ロート製薬は、お客一人一人のウェルビーイングに寄り添い、機能だけでなく、毎日使いたくなる心地よさまで含めて製品価値を磨く研究を進めている。
今回、極潤ヒアルロン液(ハダラボモイスト化粧水d)の使用時に生まれる「好ましさ」について、お客が実際に感じる使い心地の変化に着目し、生理指標(脳波や心拍など、身体の反応を客観的に測定する指標。感情や集中状態、快・不快などの推定に用いられる)と塗布中の感触表現の関係を解析した。その結果、塗布時間全体の平均では大きな差が見られない一方、使い心地の変化を感じる中盤で生理指標について群の違いが表れ、また、好ましく感じた群では「しっとり」「もちもち」、そうでない群では「ヌルヌル」と、使い心地に異なる表現が見られた。塗布中盤の感触の受け止め方が、スキンケアの好ましさの分かれ目となる可能性が示された。
同研究は、これまで言葉だけでは捉えにくかった「なぜ好きと感じるのか」を、時間とともに変化する使用感という観点から読み解くものだ。今後は、お客の潜在的な好みに寄り添った製剤設計や製品開発への応用を目指す。
同研究成果は、3月16~18日に宇都宮にて開催した第21回日本感性工学会春季大会にて発表を行った。
スキンケア製品においては、成分や機能性による製品差がお客にとって分かりにくくなる中、SNSなどを通じた情報発信が購買に与える影響が高まっている。その一方で、継続使用の可否は、使用時の感性、特に塗布中に感じる心地よさに大きく影響されると考えられる。しかし、従来の使用感評価はアンケートなどの主観的手法が中心であり、塗布中に生じる潜在的な感性や「なぜ好きと感じるのか」といった理由までは十分に捉えられていなかった。
同社ではこれまで、生理指標を用いた感性評価(製品使用時に人が感じる印象や心地よさなどの主観的感覚を評価すること)により「好ましさ」による反応の違いを明らかにしてきたが、その違いが、塗布中のどの場面で生じ、どのような使い心地と結びついているのか、その表現型までは明らかではなかった。そこで同研究では、塗布中の使い心地の変化に着目し、生理指標を組み合わせて解析することで、感性の違いの詳細な解明を目指した。
研究の結果、二つの結果が得られた。
(1)「好きかどうか」と塗布中の生理指標の関係を確認
極潤ヒアルロン液の使用時において、事前に「好み」に基づき分類した群間で、塗布時間全体の生理指標に違いは見られなかった。(図1)
(2)塗布中の使い心地の変化が「好き」の分岐点
塗布時間を感触の変化(図2)に合わせて分割した結果、前期では差が見られない一方で、使い心地に変化を感じる中期以降において、Positive群では副交感神経活動の指標となるHFnuが正の値に上昇し、快方向に移行する傾向が見られた(図3)。また、そのときに感じる使い心地について、Positive群では「しっとり」「もちもち」と表現されるのに対し、Not-Positive群では「ヌルヌル」「ネチャネチャ」と、異なる表現をされることが確認された。
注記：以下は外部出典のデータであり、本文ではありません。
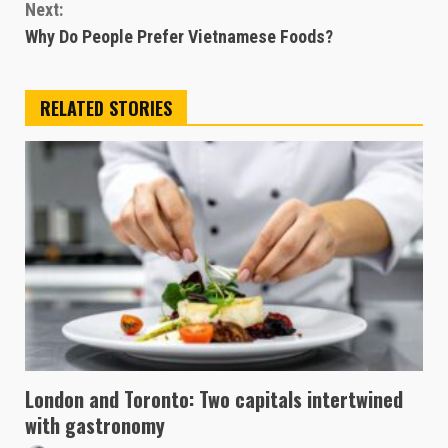
Next:
Why Do People Prefer Vietnamese Foods?
RELATED STORIES
London and Toronto: Two capitals intertwined
with gastronomy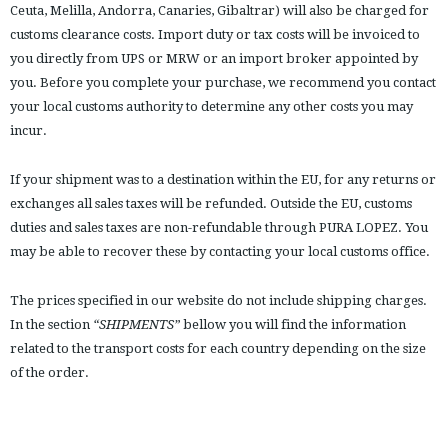
Ceuta, Melilla, Andorra, Canaries, Gibaltrar) will also be charged for
customs clearance costs. Import duty or tax costs will be invoiced to
you directly from UPS or MRW or an import broker appointed by
you. Before you complete your purchase, we recommend you contact
your local customs authority to determine any other costs you may
incur.
If your shipment was to a destination within the EU, for any returns or
exchanges all sales taxes will be refunded. Outside the EU, customs
duties and sales taxes are non-refundable through PURA LOPEZ. You
may be able to recover these by contacting your local customs office.
The prices specified in our website do not include shipping charges.
In the section
“SHIPMENTS”
bellow you will find the information
related to the transport costs for each country depending on the size
of the order.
一方、肌の仕上がり感を感じる後期では、引き続きPositive群のHFnuは快方向、Not-Positive群は不快方向のままだったが、使い心地は両群ともに「もちもち」「しっとり」「ふっくら」といった同じ表現型となった。
同研究により、極潤ヒアルロン液の使い心地に対する「好き」という感性は、塗布中に感じる使い心地の変化によって形成される可能性が示唆された。その使い心地の変化に対する潜在的な感性が、以降の使い心地に関する感性にも影響を与えていると考えられる。また、後期では生理指標が異なるにも関わらず、使い心地は同様の表現を示したことから、潜在的な感性はアンケートなどの主観評価だけでは評価しきれず、生理指標測定の必要性が改めて示された。今回、生理指標と使い心地の対応関係を明らかにしたことで、これまでブラックボックスであった感性構造の一部を理解できるようになった。これは従来の研究手法だけでは得られなかった新たな知見である。
同研究により、スキンケアの使い心地に対する「好き」という感性を、使い心地の変化と生理指標の関係から構造的に捉えることが可能となった。今後は、特に塗布過程における感触の時間変化に着目した評価を活用することで、お客の潜在的な好みに寄り添った製剤設計や製品開発への応用が期待される。さらに、製品開発に留まらず、お客とのコミュニケーションの活性化にも活用予定だ。今後も、肌への機能的価値に加え、使用時の心地よさなど感性への働きかけも含めた価値創出を通じて、よりお客の視点に立った製品開発を推進していく。